Starting at the line with "服務條款 (762, 483)" and going on through the line with "ほっとめーる (1093, 468)", reproduce each line in the records below exactly and nothing more.
+--
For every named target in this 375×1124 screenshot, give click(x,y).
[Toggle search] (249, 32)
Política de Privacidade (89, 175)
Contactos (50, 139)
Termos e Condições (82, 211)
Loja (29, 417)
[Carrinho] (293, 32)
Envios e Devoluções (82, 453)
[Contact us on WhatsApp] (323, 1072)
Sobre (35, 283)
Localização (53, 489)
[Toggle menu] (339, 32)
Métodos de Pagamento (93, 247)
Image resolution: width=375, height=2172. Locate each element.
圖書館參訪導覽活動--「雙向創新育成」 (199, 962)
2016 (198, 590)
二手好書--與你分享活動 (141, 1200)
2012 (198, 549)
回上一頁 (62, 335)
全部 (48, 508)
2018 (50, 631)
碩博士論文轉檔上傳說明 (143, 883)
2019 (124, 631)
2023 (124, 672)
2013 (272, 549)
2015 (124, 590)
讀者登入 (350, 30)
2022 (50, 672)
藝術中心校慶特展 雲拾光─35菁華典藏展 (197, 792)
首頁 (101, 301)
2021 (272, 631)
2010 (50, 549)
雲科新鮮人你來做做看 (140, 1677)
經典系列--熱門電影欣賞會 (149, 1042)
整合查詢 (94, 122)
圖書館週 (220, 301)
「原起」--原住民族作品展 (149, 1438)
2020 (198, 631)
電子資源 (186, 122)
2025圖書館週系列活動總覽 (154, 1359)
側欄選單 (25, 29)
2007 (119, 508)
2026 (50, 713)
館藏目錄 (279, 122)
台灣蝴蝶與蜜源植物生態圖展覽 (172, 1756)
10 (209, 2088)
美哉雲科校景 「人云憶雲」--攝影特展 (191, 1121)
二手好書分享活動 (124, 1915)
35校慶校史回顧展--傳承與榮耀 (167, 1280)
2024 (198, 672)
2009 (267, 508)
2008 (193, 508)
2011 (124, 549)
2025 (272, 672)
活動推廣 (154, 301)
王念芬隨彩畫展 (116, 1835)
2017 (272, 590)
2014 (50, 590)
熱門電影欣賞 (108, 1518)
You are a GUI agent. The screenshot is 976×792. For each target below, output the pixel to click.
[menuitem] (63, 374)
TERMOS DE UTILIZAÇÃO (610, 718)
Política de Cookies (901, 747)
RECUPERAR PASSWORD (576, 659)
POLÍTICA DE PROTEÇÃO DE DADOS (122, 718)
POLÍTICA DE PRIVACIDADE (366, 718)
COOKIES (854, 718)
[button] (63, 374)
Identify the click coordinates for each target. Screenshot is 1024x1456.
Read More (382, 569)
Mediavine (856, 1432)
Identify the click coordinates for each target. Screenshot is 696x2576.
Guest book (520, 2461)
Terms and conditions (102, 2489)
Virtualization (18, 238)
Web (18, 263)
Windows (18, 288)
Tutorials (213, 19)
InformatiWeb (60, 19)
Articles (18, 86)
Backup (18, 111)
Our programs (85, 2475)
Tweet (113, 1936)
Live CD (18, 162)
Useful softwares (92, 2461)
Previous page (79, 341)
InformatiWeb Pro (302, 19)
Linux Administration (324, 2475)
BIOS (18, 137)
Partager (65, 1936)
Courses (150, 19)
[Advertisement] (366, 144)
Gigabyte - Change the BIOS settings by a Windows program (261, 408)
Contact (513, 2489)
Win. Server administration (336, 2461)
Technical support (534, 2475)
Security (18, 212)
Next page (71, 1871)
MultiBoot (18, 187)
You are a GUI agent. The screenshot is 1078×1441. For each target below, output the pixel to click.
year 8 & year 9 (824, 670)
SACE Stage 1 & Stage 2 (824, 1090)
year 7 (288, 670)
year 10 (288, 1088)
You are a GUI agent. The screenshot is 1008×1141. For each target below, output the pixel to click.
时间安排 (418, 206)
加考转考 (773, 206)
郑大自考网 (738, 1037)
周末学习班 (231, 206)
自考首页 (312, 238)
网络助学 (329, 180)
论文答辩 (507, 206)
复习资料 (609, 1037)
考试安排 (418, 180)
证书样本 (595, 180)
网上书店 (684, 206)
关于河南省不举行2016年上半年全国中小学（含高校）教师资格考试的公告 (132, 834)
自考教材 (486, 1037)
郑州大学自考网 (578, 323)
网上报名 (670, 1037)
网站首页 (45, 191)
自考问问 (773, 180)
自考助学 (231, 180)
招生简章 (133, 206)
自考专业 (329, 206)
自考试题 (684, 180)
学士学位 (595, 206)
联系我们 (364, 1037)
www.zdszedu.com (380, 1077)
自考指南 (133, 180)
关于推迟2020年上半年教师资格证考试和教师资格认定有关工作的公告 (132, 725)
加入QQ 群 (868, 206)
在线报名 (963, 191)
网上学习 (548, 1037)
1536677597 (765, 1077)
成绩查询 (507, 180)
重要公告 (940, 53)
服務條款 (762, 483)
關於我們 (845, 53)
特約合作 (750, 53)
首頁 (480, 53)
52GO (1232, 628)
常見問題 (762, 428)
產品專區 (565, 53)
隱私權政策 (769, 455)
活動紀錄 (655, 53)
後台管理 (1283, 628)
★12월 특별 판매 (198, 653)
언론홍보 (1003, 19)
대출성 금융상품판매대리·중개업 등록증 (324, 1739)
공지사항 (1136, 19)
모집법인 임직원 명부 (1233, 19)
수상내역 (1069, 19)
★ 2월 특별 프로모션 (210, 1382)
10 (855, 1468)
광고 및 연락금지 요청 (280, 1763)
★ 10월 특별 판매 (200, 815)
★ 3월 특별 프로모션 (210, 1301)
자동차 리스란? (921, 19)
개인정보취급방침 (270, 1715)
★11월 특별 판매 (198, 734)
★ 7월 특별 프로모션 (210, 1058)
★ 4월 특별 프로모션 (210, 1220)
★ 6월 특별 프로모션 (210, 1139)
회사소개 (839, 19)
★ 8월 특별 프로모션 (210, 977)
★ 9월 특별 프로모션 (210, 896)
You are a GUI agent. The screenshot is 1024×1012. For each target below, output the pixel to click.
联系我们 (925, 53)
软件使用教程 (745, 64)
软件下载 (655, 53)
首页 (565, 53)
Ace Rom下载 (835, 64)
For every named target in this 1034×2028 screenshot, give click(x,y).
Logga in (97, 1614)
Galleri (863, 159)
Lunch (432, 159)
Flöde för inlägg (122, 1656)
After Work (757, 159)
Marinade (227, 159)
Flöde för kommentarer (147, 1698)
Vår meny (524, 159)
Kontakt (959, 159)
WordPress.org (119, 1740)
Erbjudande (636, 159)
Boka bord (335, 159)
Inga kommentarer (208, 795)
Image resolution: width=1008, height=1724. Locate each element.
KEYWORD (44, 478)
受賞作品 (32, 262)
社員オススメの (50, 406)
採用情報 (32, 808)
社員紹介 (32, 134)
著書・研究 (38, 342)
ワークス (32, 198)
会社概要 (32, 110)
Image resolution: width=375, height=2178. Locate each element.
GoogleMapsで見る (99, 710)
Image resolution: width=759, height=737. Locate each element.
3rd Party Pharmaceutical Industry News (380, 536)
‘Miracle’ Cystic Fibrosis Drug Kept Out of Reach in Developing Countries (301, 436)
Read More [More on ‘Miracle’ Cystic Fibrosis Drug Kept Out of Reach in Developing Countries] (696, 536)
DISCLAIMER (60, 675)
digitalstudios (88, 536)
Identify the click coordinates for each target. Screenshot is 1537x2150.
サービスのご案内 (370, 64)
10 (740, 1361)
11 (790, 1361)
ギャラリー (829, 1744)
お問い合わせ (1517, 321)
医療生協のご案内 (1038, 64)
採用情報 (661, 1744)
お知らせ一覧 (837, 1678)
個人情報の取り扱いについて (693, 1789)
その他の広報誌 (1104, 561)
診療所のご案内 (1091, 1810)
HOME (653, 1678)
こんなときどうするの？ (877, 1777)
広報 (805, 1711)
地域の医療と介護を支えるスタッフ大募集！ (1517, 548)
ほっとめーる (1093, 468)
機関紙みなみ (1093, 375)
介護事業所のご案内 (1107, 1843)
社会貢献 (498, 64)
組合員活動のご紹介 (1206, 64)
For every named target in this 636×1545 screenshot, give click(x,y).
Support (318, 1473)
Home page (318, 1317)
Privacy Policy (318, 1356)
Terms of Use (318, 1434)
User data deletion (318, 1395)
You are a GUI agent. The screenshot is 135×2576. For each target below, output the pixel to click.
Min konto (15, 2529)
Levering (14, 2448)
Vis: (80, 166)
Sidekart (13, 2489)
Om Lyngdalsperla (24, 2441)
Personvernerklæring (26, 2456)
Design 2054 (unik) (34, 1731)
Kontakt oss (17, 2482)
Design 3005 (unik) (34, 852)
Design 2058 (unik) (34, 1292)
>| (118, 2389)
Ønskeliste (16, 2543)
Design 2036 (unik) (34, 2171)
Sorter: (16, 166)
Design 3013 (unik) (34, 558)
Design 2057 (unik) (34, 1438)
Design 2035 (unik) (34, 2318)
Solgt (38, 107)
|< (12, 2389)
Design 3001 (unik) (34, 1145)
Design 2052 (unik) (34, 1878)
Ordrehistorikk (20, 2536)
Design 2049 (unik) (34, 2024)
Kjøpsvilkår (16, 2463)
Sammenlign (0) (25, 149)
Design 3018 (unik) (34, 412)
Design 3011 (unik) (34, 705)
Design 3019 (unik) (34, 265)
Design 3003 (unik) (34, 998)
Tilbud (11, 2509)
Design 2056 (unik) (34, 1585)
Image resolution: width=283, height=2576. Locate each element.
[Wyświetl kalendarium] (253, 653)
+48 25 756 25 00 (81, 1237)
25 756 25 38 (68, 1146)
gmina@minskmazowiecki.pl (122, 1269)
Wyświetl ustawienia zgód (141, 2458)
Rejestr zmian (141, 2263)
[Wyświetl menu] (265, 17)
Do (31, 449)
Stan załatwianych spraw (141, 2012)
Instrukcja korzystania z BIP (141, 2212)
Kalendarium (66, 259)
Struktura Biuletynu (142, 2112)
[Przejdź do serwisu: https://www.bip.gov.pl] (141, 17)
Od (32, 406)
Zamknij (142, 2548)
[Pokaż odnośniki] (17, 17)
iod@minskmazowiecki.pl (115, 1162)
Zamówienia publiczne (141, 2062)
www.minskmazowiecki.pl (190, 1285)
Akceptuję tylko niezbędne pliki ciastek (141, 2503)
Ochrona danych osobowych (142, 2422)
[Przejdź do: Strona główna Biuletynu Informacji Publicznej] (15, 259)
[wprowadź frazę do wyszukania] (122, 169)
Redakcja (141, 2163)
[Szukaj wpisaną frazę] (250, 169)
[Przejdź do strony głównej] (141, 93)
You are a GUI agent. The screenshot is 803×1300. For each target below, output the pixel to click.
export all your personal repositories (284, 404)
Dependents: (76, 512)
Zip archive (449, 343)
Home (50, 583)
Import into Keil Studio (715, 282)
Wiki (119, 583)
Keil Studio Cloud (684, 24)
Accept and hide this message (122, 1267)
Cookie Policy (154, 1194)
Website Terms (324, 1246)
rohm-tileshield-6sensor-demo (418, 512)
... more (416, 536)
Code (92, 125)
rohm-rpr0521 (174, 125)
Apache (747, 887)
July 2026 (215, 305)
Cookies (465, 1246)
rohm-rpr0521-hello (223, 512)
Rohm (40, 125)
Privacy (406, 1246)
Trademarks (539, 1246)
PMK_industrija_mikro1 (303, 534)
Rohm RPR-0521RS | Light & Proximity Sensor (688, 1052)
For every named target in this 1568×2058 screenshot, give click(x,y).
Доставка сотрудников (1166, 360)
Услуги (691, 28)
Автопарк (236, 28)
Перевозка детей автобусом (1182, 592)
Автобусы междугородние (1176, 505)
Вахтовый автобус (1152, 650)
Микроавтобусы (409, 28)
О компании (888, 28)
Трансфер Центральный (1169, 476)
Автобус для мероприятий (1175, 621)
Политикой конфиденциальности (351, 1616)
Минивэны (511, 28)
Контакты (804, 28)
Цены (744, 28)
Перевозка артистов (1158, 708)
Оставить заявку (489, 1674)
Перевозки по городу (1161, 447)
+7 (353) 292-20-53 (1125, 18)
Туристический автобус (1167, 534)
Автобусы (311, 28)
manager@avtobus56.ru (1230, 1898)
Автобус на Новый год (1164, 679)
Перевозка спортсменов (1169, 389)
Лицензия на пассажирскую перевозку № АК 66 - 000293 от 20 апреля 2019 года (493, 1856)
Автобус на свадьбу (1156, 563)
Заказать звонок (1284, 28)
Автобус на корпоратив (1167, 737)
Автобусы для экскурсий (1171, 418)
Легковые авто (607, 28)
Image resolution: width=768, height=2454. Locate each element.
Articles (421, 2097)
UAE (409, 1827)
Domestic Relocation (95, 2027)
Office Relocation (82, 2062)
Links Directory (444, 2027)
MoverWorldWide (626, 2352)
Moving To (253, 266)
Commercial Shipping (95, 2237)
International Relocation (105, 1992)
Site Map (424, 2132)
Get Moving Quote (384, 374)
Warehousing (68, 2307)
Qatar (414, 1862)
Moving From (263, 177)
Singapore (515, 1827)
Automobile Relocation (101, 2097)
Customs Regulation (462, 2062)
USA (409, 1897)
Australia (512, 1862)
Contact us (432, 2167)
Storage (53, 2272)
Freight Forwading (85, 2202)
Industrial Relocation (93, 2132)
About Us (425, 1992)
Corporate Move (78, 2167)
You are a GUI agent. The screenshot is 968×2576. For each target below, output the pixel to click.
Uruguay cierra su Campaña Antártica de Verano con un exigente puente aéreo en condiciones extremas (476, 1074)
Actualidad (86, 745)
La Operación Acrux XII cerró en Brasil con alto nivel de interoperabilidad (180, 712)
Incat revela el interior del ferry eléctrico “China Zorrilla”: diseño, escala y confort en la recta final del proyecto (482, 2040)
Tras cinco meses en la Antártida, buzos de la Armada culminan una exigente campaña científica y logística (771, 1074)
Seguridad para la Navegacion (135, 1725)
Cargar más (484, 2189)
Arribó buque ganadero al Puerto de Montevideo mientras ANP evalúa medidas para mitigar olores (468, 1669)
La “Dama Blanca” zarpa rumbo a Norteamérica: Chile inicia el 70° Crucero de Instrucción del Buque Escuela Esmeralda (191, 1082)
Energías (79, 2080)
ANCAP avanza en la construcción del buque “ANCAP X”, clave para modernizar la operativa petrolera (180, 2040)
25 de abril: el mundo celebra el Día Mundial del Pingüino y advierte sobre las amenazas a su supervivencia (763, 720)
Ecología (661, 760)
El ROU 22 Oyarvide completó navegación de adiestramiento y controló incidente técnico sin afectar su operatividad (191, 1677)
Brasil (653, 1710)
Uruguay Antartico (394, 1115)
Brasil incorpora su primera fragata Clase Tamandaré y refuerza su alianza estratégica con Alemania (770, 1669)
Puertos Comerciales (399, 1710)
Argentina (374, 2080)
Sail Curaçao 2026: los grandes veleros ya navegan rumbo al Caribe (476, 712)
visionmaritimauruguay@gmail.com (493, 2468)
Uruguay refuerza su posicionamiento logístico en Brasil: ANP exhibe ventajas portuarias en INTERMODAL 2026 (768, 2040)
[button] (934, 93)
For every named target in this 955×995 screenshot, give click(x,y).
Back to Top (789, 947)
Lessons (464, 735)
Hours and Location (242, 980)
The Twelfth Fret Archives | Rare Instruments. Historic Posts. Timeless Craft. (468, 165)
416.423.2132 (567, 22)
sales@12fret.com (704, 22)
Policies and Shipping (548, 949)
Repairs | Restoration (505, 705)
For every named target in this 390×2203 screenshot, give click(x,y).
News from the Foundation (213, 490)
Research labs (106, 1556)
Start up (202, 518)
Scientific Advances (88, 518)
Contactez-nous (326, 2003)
+--
**Answer for this exercise**
服務條款 (762, 483)
關於我們 (845, 53)
特約合作 (750, 53)
首頁 (480, 53)
52GO (1232, 628)
常見問題 (762, 428)
產品專區 (565, 53)
隱私權政策 (769, 455)
活動紀錄 (655, 53)
後台管理 (1283, 628)
★12월 특별 판매 (198, 653)
언론홍보 (1003, 19)
대출성 금융상품판매대리·중개업 등록증 (324, 1739)
공지사항 (1136, 19)
모집법인 임직원 명부 (1233, 19)
수상내역 (1069, 19)
★ 2월 특별 프로모션 (210, 1382)
10 (855, 1468)
광고 및 연락금지 요청 (280, 1763)
★ 10월 특별 판매 (200, 815)
★ 3월 특별 프로모션 (210, 1301)
자동차 리스란? (921, 19)
개인정보취급방침 (270, 1715)
★11월 특별 판매 (198, 734)
★ 7월 특별 프로모션 (210, 1058)
★ 4월 특별 프로모션 (210, 1220)
★ 6월 특별 프로모션 (210, 1139)
회사소개 (839, 19)
★ 8월 특별 프로모션 (210, 977)
★ 9월 특별 프로모션 (210, 896)
You are a GUI agent. The screenshot is 1024×1012. For each target below, output the pixel to click.
联系我们 (925, 53)
软件使用教程 (745, 64)
软件下载 (655, 53)
首页 (565, 53)
Ace Rom下载 (835, 64)
For every named target in this 1034×2028 screenshot, give click(x,y).
Logga in (97, 1614)
Galleri (863, 159)
Lunch (432, 159)
Flöde för inlägg (122, 1656)
After Work (757, 159)
Marinade (227, 159)
Flöde för kommentarer (147, 1698)
Vår meny (524, 159)
Kontakt (959, 159)
WordPress.org (119, 1740)
Erbjudande (636, 159)
Boka bord (335, 159)
Inga kommentarer (208, 795)
Image resolution: width=1008, height=1724. Locate each element.
KEYWORD (44, 478)
受賞作品 (32, 262)
社員オススメの (50, 406)
採用情報 (32, 808)
社員紹介 (32, 134)
著書・研究 (38, 342)
ワークス (32, 198)
会社概要 (32, 110)
Image resolution: width=375, height=2178. Locate each element.
GoogleMapsで見る (99, 710)
Image resolution: width=759, height=737. Locate each element.
3rd Party Pharmaceutical Industry News (380, 536)
‘Miracle’ Cystic Fibrosis Drug Kept Out of Reach in Developing Countries (301, 436)
Read More [More on ‘Miracle’ Cystic Fibrosis Drug Kept Out of Reach in Developing Countries] (696, 536)
DISCLAIMER (60, 675)
digitalstudios (88, 536)
Identify the click coordinates for each target. Screenshot is 1537x2150.
サービスのご案内 (370, 64)
10 (740, 1361)
11 (790, 1361)
ギャラリー (829, 1744)
お問い合わせ (1517, 321)
医療生協のご案内 (1038, 64)
採用情報 (661, 1744)
お知らせ一覧 (837, 1678)
個人情報の取り扱いについて (693, 1789)
その他の広報誌 (1104, 561)
診療所のご案内 (1091, 1810)
HOME (653, 1678)
こんなときどうするの？ (877, 1777)
広報 (805, 1711)
地域の医療と介護を支えるスタッフ大募集！ (1517, 548)
ほっとめーる (1093, 468)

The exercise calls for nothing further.